According to audited stats for fiscal 2017-2018, the average daily inmate population in the county’s two jails was 906, exactly one inmate higher than it was in fiscal 2008-2009.  At that time, pro new jail forces led by former Guilford County Sheriff BJ Barnes pushed for a giant new jail, while others – in a very heated debate at the time – argued that the county didn’t need a new jail at all or could suffice with a much smaller jail than the proposed 1,000-plus jail. Guilford County Commissioners Skip Alston and Carolyn Coleman both argued that a jail of that magnitude was not needed and it turns out they were exactly right.

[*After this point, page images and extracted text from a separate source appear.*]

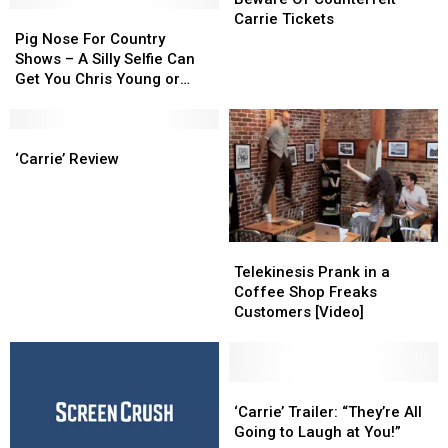
Pig
Pig
Counterfeit
Counterfeit
Carrie Tickets
Nose
Nose
Carrie
Carrie
Pig Nose For Country
For
For
Tickets
Tickets
Shows – A Silly Selfie Can
Country
Country
Get You Chris Young or
Shows
Shows
Carrie Underwood Tickets
–
–
A
A
‘Carrie’
‘Carrie’
Silly
Silly
Review
Review
‘Carrie’ Review
Selfie
Selfie
Can
Can
Get
Get
You
You
Telekinesis
Telekinesis
Chris
Chris
Prank
Prank
Telekinesis Prank in a
Young
Young
in
in
Coffee Shop Freaks
or
or
a
a
Customers [Video]
Carrie
Carrie
Coffee
Coffee
Underwood
Underwood
Shop
Shop
Tickets
Tickets
Freaks
Freaks
Customers
Customers
‘Carrie’
‘Carrie’
[Video]
[Video]
Trailer:
Trailer:
‘Carrie’ Trailer: “They’re All
“They’re
“They’re
Going to Laugh at You!”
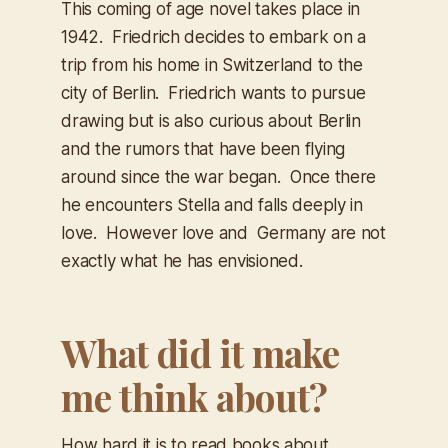
This coming of age novel takes place in
1942. Friedrich decides to embark on a
trip from his home in Switzerland to the
city of Berlin. Friedrich wants to pursue
drawing but is also curious about Berlin
and the rumors that have been flying
around since the war began. Once there
he encounters Stella and falls deeply in
love. However love and Germany are not
exactly what he has envisioned.
What did it make
me think about?
How hard it is to read books about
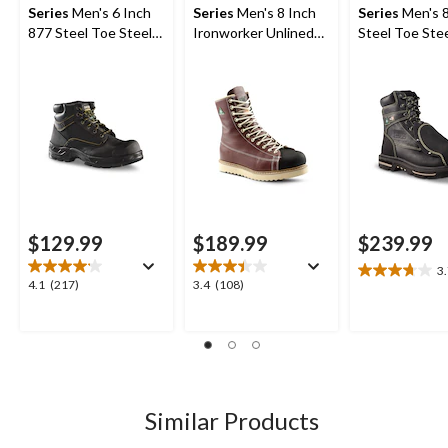
Series
Men's 6 Inch
Series
Men's 8 Inch
Series
Men's 8
877 Steel Toe Steel
Ironworker Unlined
Steel Toe Stee
Plate Work Boots
Steel Toe Steel Plate
External Metg
Work Boots
Max Insulate
Boots
$129.99
$189.99
$239.99
3
3.7
4.1
3.4
4.1
(217)
3.4
(108)
out
out
out
of
of
of
5
5
5
stars.
stars.
stars.
27
217
108
reviews
reviews
reviews
Similar Products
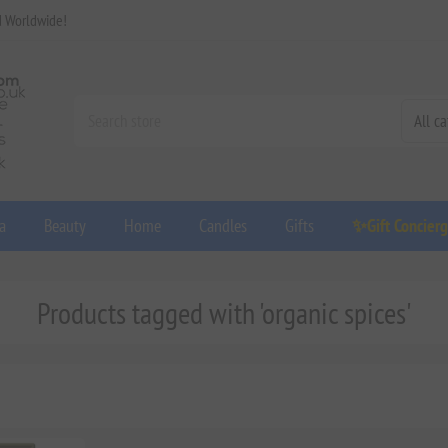
d Worldwide!
a
Beauty
Home
Candles
Gifts
✨Gift Concier
Products tagged with 'organic spices'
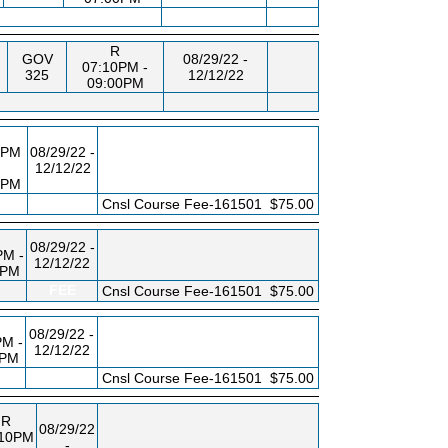
R
GOV
08/29/22 -
07:10PM -
325
12/12/22
09:00PM
0PM
08/29/22 -
12/12/22
0PM
FEE
Cnsl Course Fee-161501
$75.00
08/29/22 -
PM -
12/12/22
0PM
FEE
Cnsl Course Fee-161501
$75.00
08/29/22 -
PM -
12/12/22
0PM
FEE
Cnsl Course Fee-161501
$75.00
R
08/29/22
:10PM
-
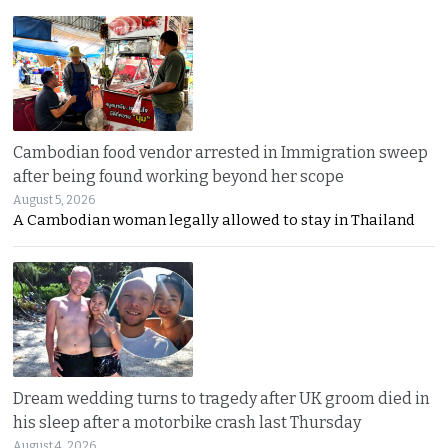
Cambodian food vendor arrested in Immigration sweep
after being found working beyond her scope
August 5, 2026
A Cambodian woman legally allowed to stay in Thailand
Dream wedding turns to tragedy after UK groom died in
his sleep after a motorbike crash last Thursday
August 4, 2026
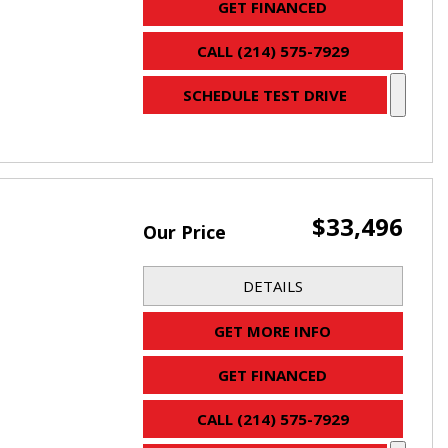
GET FINANCED
CALL (214) 575-7929
SCHEDULE TEST DRIVE
$33,496
Our Price
DETAILS
GET MORE INFO
GET FINANCED
CALL (214) 575-7929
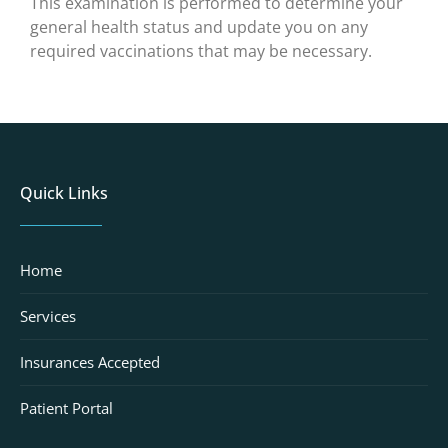
This examination is performed to determine your
general health status and update you on any
required vaccinations that may be necessary.
Quick Links
Home
Services
Insurances Accepted
Patient Portal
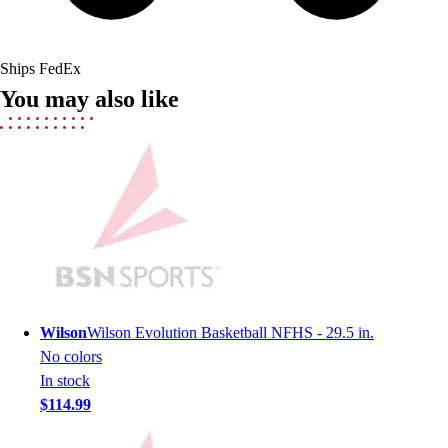
Lacrosse
Soccer
Softball
Ships FedEx
Volleyball
You may also like
Collegiate
Coaching Education
Interactive Checklists
Learning Corner
Blog Articles
SURGE
Believe In You
Campus & Facility Branding
Construction
Browse Catalogs
Wilson
Wilson Evolution Basketball NFHS - 29.5 in.
Fundraising
No colors
Contact a Sales Pro
In stock
Shop
$114.99
Apparel
Short Sleeve Shirts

A decade ago, those favoring a new jail argued that the old jail in downtown Greensboro, the jail in High Point, the county’s Prison Farm and the new jail would all be full or near capacity in ten years.  What has happened, instead, is the exact opposite: The county closed the old jail, closed the Prison Farm, significantly reduced the number of inmates in the High Point jail and the new jail in Greensboro now sits about half empty with entire floors vacant.  The 906 inmates for the most recent fiscal year even includes federal inmates the county doesn’t have to hold but does for a profit.

In recent years that’s brought in about $1 million a year but of course there are costs for meals and medical care, which means all of that revenue cannot be counted as profit.

Two years ago, the county commissioners even considered shutting down the county’s jail in High Point.  That facility isn’t left open because the county needs the space but instead because of the logistics of getting inmates from Greensboro to the courthouse in High Point.  There are also political considerations since High Pointers constantly argue that their city is treated as “a red-headed step-child” by the county.

According to the numbers in the audit, the highest point the average daily population reached was 955 in fiscal 2009-2010, and the fiscal year with the lowest average daily population was 2015-2016, when it fell to 811.

The population has been on an uptick since then: It hit 881 in fiscal 2016-2017 before reaching 906 in the fiscal year 2017-2018 which ended on June 30.